AVAILABLE DATA:
┄┄┄┄┄┄┄┄┄┄┄┄┄┄┄┄┄┄┄┄
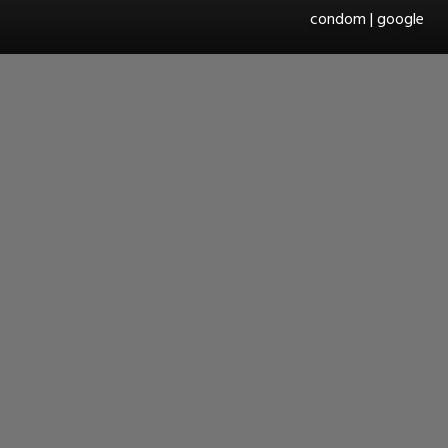
condom | google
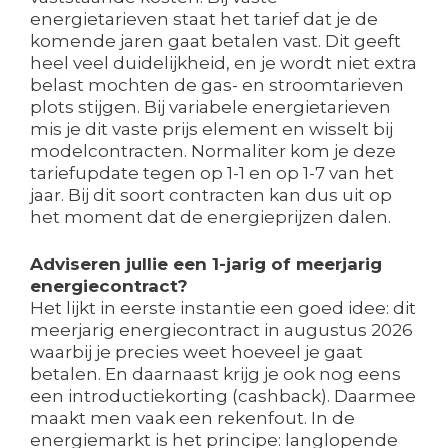
energietarieven staat het tarief dat je de
komende jaren gaat betalen vast. Dit geeft
heel veel duidelijkheid, en je wordt niet extra
belast mochten de gas- en stroomtarieven
plots stijgen. Bij variabele energietarieven
mis je dit vaste prijs element en wisselt bij
modelcontracten. Normaliter kom je deze
tariefupdate tegen op 1-1 en op 1-7 van het
jaar. Bij dit soort contracten kan dus uit op
het moment dat de energieprijzen dalen.
Adviseren jullie een 1-jarig of meerjarig
energiecontract?
Het lijkt in eerste instantie een goed idee: dit
meerjarig energiecontract in augustus 2026
waarbij je precies weet hoeveel je gaat
betalen. En daarnaast krijg je ook nog eens
een introductiekorting (cashback). Daarmee
maakt men vaak een rekenfout. In de
energiemarkt is het principe: langlopende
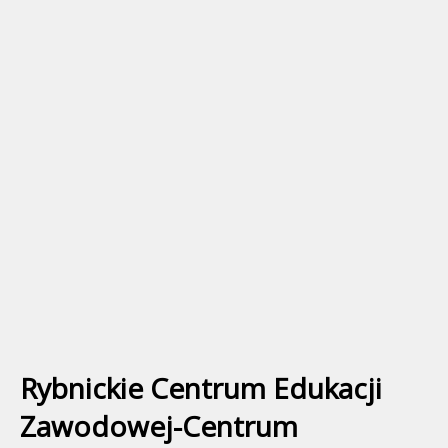
Rybnickie Centrum Edukacji
Zawodowej-Centrum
┄┄┄┄┄┄┄┄┄┄┄┄┄┄┄┄┄┄┄┄
EXERCISE AIM:
Copy all the data exactly as written, but skip any picture.

RESPONSE TO THIS TASK:
condom | google
energietarieven staat het tarief dat je de
komende jaren gaat betalen vast. Dit geeft
heel veel duidelijkheid, en je wordt niet extra
belast mochten de gas- en stroomtarieven
plots stijgen. Bij variabele energietarieven
mis je dit vaste prijs element en wisselt bij
modelcontracten. Normaliter kom je deze
tariefupdate tegen op 1-1 en op 1-7 van het
jaar. Bij dit soort contracten kan dus uit op
het moment dat de energieprijzen dalen.
Adviseren jullie een 1-jarig of meerjarig
energiecontract?
Het lijkt in eerste instantie een goed idee: dit
meerjarig energiecontract in augustus 2026
waarbij je precies weet hoeveel je gaat
betalen. En daarnaast krijg je ook nog eens
een introductiekorting (cashback). Daarmee
maakt men vaak een rekenfout. In de
energiemarkt is het principe: langlopende
Rybnickie Centrum Edukacji
Zawodowej-Centrum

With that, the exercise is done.